De nouvelles recherches informatiques suggèrent que les intérieurs d’Uranus et de Neptune pourraient contenir une forme de matière jusqu’alors inconnue. Les scientifiques ont identifié un « état superionique quasi unidimensionnel » de l’hydrure de carbone, une découverte qui pourrait fondamentalement changer notre compréhension du fonctionnement de ces planètes massives.

Le mystère des géants de glace

Uranus et Neptune sont classées comme « géantes de glace », terme qui fait référence à leur composition plutôt qu’à leur température. Contrairement aux géantes gazeuses Jupiter et Saturne, qui sont principalement constituées d’hydrogène et d’hélium, ces planètes possèdent d’épaisses couches de « glaces chaudes » situées entre leur atmosphère extérieure et leur noyau rocheux.

Ces couches sont composées d’eau, de méthane et d’ammoniac. Cependant, les conditions au plus profond de ces planètes sont si extrêmes que les règles chimiques standard ne s’appliquent plus. Pour comprendre ces environnements, les chercheurs doivent regarder au-delà des états traditionnels de la matière (solide, liquide et gazeux) pour explorer la physique exotique née de la pression et de la chaleur intenses.
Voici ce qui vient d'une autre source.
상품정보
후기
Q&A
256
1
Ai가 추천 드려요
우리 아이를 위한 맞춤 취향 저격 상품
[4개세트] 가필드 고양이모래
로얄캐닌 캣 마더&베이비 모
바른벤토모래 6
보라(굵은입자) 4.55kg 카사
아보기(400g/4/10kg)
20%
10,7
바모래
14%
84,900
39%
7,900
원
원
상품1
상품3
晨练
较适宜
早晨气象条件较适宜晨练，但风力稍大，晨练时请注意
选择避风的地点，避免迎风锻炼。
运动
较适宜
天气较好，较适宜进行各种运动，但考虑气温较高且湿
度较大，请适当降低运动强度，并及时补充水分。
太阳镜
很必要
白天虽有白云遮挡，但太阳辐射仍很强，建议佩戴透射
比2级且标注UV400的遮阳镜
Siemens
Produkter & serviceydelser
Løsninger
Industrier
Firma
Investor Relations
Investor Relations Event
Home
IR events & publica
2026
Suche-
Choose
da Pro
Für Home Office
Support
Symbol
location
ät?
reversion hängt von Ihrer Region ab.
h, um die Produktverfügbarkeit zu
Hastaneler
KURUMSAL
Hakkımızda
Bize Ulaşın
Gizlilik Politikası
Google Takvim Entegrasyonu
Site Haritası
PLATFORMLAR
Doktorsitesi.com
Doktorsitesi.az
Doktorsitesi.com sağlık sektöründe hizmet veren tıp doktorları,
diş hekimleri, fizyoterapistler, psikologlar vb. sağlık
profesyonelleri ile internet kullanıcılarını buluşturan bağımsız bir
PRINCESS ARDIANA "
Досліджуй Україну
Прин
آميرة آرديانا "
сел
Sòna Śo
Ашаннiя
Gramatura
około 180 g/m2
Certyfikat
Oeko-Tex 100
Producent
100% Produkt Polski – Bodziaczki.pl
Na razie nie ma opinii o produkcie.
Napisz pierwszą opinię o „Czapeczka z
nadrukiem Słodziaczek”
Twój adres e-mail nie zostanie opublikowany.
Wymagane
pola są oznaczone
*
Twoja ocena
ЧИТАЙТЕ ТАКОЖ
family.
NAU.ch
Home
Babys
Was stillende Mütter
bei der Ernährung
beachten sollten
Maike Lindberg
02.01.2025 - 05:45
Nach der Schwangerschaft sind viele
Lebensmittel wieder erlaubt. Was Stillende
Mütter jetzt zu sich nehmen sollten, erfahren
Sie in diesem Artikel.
Un état hybride de la matière

À l’aide du calcul haute performance et de l’apprentissage automatique, une équipe dirigée par le Dr Cong Liu de la Carnegie Institution for Science a simulé le comportement de l’hydrure de carbone dans des conditions imitant les profondeurs intérieures de ces planètes. Les simulations ont porté sur :
* Pression extrême : 500 à 3 000 gigapascals (jusqu’à 30 millions de fois la pression atmosphérique terrestre).
* Températures élevées : 4 000 à 6 000 Kelvin.

Les résultats ont révélé un état superionique, une phase rare de la matière qui agit comme un hybride entre un solide et un liquide. Dans cet état, un type d’atome forme une structure cristalline rigide (le carbone), tandis qu’un autre type d’atome (l’hydrogène) devient mobile et circule à travers cette structure.

La Découverte “Spirale”

Ce qui rend cette découverte spécifique unique, c’est la direction dans laquelle l’hydrogène se déplace. Plutôt que de circuler librement dans toutes les directions comme un liquide, les atomes d’hydrogène se déplacent le long de voies hélicoïdales (en spirale) bien définies au sein de la structure carbonée.

“Cette phase carbone-hydrogène nouvellement prévue est particulièrement frappante car le mouvement atomique n’est pas entièrement tridimensionnel”, a noté le Dr Ronald Cohen de la Carnegie Institution for Science. “Au lieu de cela, l’hydrogène se déplace préférentiellement le long de voies hélicoïdales bien définies intégrées dans une structure de carbone ordonnée.”

Pourquoi c’est important pour la science planétaire

Cette découverte est plus qu’une curiosité théorique ; cela a de profondes implications sur les caractéristiques physiques d’Uranus et de Neptune. Parce que les atomes d’hydrogène se déplacent d’une manière si spécifique et directionnelle, ils influenceront deux processus planétaires critiques :

  1. Redistribution de la chaleur : La façon dont l’énergie se déplace du noyau vers la surface dépend de la façon dont les atomes se déplacent à l’intérieur.
  2. Génération de champ magnétique : La conductivité électrique de ces couches est un facteur clé dans la façon dont une planète génère son champ magnétique. Si la matière à l’intérieur est « quasi unidimensionnelle », cela modifie la façon dont l’électricité circule, ce qui peut expliquer les signatures magnétiques uniques observées chez les géantes de glace.

Conclusion

En découvrant ce comportement complexe dans une simple combinaison de carbone et d’hydrogène, les chercheurs ont démontré que même les éléments les plus courants peuvent s’organiser selon des schémas inattendus sous pression. Cette découverte fournit une nouvelle lentille à travers laquelle nous pouvons interpréter la dynamique interne et les mystères magnétiques des géantes de glace du système solaire.